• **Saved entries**
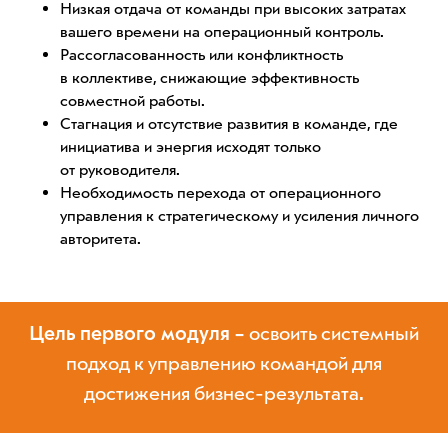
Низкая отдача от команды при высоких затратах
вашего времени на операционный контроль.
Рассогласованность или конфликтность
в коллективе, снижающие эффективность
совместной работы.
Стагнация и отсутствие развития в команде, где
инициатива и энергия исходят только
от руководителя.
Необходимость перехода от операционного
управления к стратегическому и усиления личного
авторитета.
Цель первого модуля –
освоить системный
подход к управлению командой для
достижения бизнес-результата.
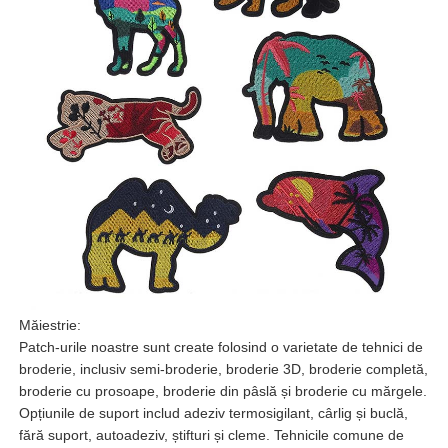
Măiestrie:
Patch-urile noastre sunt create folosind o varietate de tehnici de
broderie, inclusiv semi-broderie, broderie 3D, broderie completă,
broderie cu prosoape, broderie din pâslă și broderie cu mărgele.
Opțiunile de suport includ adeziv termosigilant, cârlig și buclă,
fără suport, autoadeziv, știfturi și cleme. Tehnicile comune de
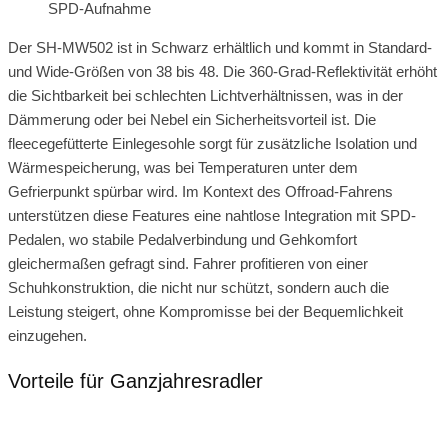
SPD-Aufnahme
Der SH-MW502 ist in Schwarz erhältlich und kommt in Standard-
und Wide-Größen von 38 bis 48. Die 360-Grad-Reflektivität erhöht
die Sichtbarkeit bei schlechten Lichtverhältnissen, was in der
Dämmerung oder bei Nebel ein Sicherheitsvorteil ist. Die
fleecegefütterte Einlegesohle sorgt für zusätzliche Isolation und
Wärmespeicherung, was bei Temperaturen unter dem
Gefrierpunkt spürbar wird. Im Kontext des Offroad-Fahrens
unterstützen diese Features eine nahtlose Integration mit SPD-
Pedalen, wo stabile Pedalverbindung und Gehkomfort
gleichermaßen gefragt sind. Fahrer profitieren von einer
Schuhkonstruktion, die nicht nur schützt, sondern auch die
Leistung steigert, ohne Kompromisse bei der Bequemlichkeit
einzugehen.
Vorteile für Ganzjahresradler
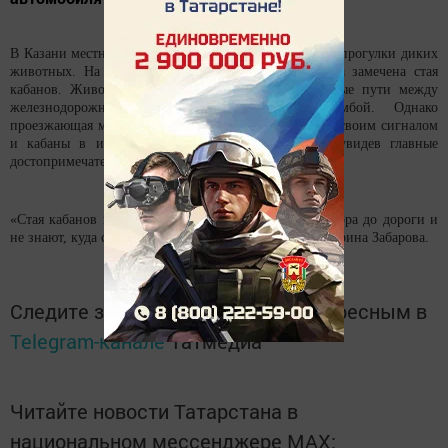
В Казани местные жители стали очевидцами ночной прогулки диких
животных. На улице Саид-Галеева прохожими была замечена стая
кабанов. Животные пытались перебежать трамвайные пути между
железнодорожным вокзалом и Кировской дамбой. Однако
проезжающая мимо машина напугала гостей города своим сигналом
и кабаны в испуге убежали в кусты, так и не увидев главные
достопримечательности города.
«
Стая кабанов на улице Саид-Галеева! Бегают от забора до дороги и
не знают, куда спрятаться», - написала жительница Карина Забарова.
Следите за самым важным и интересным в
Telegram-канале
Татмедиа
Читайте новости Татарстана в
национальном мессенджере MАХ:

...

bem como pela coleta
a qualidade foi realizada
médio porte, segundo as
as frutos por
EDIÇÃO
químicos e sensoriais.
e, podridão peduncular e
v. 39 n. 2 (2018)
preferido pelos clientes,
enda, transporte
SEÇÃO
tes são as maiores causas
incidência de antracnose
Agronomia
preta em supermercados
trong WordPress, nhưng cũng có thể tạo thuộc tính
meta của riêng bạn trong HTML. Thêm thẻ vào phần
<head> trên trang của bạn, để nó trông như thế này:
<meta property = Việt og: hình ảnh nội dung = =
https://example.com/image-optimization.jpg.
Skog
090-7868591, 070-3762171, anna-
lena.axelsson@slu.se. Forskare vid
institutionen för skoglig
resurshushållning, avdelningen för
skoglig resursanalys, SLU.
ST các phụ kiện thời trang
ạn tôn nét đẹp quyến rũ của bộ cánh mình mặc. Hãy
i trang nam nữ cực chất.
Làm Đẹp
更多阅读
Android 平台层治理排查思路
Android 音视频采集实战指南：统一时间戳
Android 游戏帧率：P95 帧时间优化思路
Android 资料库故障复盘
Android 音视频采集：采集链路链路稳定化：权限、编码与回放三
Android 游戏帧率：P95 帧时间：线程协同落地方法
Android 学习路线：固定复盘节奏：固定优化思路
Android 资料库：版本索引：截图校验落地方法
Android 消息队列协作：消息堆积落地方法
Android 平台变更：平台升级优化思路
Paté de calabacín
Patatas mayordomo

• **Assignment**
Among the entries above, locate the line with "Низкая отдача от команды при высоких затратах" and the line with "железнодорожным вокзалом и". Give those two lines and all lines between them again, exactly, leaving out the pictures.

• **Task result**
Низкая отдача от команды при высоких затратах
вашего времени на операционный контроль.
Рассогласованность или конфликтность
в коллективе, снижающие эффективность
совместной работы.
Стагнация и отсутствие развития в команде, где
инициатива и энергия исходят только
от руководителя.
Необходимость перехода от операционного
управления к стратегическому и усиления личного
авторитета.
Цель первого модуля –
освоить системный
подход к управлению командой для
достижения бизнес-результата.
Măiestrie:
Patch-urile noastre sunt create folosind o varietate de tehnici de
broderie, inclusiv semi-broderie, broderie 3D, broderie completă,
broderie cu prosoape, broderie din pâslă și broderie cu mărgele.
Opțiunile de suport includ adeziv termosigilant, cârlig și buclă,
fără suport, autoadeziv, știfturi și cleme. Tehnicile comune de
SPD-Aufnahme
Der SH-MW502 ist in Schwarz erhältlich und kommt in Standard-
und Wide-Größen von 38 bis 48. Die 360-Grad-Reflektivität erhöht
die Sichtbarkeit bei schlechten Lichtverhältnissen, was in der
Dämmerung oder bei Nebel ein Sicherheitsvorteil ist. Die
fleecegefütterte Einlegesohle sorgt für zusätzliche Isolation und
Wärmespeicherung, was bei Temperaturen unter dem
Gefrierpunkt spürbar wird. Im Kontext des Offroad-Fahrens
unterstützen diese Features eine nahtlose Integration mit SPD-
Pedalen, wo stabile Pedalverbindung und Gehkomfort
gleichermaßen gefragt sind. Fahrer profitieren von einer
Schuhkonstruktion, die nicht nur schützt, sondern auch die
Leistung steigert, ohne Kompromisse bei der Bequemlichkeit
einzugehen.
Vorteile für Ganzjahresradler
В Казани местные жители стали очевидцами ночной прогулки диких
животных. На улице Саид-Галеева прохожими была замечена стая
кабанов. Животные пытались перебежать трамвайные пути между
железнодорожным вокзалом и Кировской дамбой. Однако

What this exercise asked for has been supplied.